Le processus d’adoption est d’une complexité peu connue…
Quand j’écrivais, je me disais : on a une équation simplissime, une femme qui ne veut pas de son enfant, et une autre femme qui veut un enfant. Maintenant, il faut nourrir, étoffer cette équation qui est belle et sèche comme un énoncé de logique. Et raconter tout ce collectif qui se mobilise et se met en branle pour rendre cette équation possible. Le film traite d’une addition de manques qui vont devenir un plus.
Pourquoi avez-vous offert le rôle principal à Sandrine Kiberlain, déjà vedette de votre premier film « Elle l’adore » ?
Je cherchais à retravailler avec elle. Elle m’inspire énormément. Il y a une rencontre évidente entre les mots que j’écris et la façon qu’elle a de les interpréter. Mais c’est difficile de combler une actrice à laquelle tous les rôles sont proposés…
Diriez-vous qu’elle est votre double ?
Une sorte de double amélioré de moi, un double idéal. C’est comme ça que je le vis. J’aime Sandrine dans des rôles comme celui-ci, une femme qui porte tout le monde. Solide, consciencieuse, précise, fantaisiste, drôle. Le bébé est porté par Gilles Lellouche, et Gilles est porté par Sandrine. Elle désire aussi, sans être désirée en retour.
Justement, pourquoi avez-vous accordé une telle place au personnage de Gilles Lellouche, un père qui pouponne ?
L’univers autour de l’adoption est déjà très, très féminin, j’ai donc choisi un bébé garçon et un assistant familial homme. J’avais rencontré un homme au cours de mes recherches, car le métier commence à se masculiniser. Mais j’ai raisonné en termes de cinéma, pas de « genre pour le genre ». Revisiter les gestes du soin apporté à un bébé en les faisant jouer par un homme, c’était stimulant, différent à filmer. Un homme, et si possible un homme un peu viril, qui a incarné une masculinité parfois « macho » au cinéma, c’était l’assurance d’un étonnement pour moi et le spectateur, d’une image forte.
Et pour Gilles Lellouche sans doute aussi… ?
C’est un corps, Gilles, épais, sensuel. Un bébé c’est charnel, et ça fonctionne entre eux. Et puis il n’est pas un assistant social, il est un assistant familial choisi par les gens du social. C’est l’homme du quotidien, que je me suis amusée à filmer en homme au foyer ; un idéal masculin solide, responsable, sérieux, drôle, dans un couple inversé, avec une femme qui travaille dehors, gagne de l’argent et qui l’incite à continuer à bosser, malgré ses états d’âme.
Malgré la gravité de son sujet et les nombreuses tensions de notre époque, pourquoi avez-vous choisi de faire de « Pupille » un film optimiste ?

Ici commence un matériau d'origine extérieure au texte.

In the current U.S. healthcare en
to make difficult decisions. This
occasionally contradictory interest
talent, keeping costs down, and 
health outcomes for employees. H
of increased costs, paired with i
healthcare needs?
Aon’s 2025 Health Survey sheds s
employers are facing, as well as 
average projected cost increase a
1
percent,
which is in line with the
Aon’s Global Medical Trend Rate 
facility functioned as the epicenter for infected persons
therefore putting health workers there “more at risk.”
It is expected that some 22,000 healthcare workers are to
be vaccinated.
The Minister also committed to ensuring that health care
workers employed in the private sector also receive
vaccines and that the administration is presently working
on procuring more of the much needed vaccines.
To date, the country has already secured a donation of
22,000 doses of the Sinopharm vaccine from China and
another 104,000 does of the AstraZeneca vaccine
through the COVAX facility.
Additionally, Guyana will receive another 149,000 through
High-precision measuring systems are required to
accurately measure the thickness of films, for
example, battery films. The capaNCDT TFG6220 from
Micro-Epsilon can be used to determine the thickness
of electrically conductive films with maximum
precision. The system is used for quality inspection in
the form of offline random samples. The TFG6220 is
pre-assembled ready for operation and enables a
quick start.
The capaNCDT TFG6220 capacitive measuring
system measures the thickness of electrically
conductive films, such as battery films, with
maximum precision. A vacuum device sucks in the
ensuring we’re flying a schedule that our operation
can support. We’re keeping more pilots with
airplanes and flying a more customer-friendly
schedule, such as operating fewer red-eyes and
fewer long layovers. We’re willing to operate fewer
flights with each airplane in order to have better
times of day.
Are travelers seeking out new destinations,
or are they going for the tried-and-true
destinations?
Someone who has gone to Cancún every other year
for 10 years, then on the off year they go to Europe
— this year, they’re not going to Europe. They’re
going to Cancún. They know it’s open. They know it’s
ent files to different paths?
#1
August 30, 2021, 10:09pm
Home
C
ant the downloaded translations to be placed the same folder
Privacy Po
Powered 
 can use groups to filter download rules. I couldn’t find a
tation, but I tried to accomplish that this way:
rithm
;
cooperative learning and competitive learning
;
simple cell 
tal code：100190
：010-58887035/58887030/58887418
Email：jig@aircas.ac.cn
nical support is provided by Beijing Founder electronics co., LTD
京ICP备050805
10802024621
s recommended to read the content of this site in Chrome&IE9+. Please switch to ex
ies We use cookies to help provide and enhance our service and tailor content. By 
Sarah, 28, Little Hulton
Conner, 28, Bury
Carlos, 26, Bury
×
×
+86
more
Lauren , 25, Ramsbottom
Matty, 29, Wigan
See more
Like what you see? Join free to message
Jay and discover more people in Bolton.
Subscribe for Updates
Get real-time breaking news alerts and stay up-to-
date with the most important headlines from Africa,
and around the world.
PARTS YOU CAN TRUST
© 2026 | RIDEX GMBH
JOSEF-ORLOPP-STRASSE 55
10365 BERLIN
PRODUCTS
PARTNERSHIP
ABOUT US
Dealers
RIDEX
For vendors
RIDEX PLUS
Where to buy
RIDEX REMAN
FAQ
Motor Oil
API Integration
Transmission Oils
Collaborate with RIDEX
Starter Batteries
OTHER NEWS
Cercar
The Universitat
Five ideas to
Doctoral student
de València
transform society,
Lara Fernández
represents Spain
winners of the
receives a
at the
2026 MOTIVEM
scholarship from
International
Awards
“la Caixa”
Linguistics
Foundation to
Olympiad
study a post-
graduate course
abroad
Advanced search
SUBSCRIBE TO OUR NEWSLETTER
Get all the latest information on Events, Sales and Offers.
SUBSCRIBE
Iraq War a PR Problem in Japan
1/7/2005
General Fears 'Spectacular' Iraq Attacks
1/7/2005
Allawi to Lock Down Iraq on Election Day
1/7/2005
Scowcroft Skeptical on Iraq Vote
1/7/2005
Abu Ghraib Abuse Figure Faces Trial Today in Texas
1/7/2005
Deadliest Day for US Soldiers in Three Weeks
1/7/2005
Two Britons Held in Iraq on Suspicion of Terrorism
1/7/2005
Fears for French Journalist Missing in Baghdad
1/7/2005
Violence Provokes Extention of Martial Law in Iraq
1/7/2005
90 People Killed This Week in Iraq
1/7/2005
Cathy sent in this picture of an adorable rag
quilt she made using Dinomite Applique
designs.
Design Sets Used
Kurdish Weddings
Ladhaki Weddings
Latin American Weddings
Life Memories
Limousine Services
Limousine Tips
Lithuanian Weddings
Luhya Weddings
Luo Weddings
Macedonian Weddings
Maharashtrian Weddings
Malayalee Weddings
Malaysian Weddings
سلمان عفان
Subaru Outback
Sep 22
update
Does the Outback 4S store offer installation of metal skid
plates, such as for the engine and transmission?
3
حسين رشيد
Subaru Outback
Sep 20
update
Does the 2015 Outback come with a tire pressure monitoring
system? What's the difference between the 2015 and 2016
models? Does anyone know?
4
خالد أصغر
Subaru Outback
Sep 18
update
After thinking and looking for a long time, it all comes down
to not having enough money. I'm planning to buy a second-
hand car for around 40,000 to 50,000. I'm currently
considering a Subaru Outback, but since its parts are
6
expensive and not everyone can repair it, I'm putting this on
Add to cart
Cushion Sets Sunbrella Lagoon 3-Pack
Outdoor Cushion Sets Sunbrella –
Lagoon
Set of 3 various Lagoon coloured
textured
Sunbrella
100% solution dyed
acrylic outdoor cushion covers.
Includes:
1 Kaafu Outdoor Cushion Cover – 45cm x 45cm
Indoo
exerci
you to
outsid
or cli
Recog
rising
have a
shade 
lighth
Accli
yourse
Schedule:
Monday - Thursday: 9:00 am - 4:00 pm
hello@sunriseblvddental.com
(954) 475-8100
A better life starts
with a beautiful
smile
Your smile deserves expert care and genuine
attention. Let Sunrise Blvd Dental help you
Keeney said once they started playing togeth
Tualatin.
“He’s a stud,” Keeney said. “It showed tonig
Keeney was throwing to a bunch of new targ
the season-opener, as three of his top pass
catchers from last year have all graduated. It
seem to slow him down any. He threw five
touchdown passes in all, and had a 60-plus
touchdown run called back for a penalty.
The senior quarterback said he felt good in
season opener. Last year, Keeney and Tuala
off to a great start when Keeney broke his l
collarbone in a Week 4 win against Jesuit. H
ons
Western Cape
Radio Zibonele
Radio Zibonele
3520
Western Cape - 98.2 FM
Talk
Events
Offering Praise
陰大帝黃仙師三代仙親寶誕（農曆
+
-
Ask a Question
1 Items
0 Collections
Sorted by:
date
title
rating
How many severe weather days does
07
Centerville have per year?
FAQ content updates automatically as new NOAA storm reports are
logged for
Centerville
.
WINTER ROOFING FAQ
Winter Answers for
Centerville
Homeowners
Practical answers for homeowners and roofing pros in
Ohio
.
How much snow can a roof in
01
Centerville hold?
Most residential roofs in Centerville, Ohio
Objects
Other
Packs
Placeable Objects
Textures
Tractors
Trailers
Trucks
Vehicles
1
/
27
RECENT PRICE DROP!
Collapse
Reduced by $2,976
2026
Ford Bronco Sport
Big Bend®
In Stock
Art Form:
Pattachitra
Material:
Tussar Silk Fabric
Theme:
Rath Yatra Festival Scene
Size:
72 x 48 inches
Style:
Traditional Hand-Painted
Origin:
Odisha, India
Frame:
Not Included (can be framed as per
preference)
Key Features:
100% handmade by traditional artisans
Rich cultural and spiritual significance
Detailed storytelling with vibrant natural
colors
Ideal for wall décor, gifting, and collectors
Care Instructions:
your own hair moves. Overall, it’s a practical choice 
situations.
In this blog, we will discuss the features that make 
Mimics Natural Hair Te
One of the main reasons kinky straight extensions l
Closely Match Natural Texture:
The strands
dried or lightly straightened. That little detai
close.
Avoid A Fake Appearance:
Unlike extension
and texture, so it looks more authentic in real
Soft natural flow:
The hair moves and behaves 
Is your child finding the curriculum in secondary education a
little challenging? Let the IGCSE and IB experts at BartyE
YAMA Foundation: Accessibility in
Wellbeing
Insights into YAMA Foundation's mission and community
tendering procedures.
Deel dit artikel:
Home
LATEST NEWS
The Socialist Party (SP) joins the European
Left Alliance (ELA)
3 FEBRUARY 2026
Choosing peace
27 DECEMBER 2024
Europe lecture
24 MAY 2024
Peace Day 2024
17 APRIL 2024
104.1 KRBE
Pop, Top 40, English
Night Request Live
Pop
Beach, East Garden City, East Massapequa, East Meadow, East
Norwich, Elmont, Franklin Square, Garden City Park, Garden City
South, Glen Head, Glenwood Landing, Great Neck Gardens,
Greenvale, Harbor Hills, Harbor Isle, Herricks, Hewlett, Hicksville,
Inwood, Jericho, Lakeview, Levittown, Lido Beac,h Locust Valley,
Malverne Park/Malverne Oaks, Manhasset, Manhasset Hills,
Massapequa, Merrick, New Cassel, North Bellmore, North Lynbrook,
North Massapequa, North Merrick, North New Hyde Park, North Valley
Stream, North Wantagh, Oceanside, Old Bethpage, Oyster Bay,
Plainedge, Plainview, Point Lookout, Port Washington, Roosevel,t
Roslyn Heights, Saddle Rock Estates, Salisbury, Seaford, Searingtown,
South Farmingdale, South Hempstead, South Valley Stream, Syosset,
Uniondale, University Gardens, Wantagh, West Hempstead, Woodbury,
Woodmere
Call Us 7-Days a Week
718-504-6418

Tous ces protocoles autour de l’adoption, je les ai trouvés fantastiques, avec un degré de civilisation et de pensée formidable. J’aime bien mon époque, mais il y a un peu d’hystérisation dans l’air. Les endroits où les gens pensent et font confiance au collectif me rassurent. Je me rends compte que le film regarde favorablement l’accouchement sous X. Celles qui remettent leur enfant le feraient de toute façon, seules et mal. Il y a donc dans ce dispositif un degré de civilisation remarquable, même si je sais la souffrance des pupilles qui se construisent sur un gouffre, un manque. Mais plus encore, c’est un film sur le triomphe du collectif. C’est un accélérateur de particules, c’est euphorisant de faire des choses ensemble, un film aussi bien qu’une réunion au terme de laquelle on trouvera une famille pour un enfant.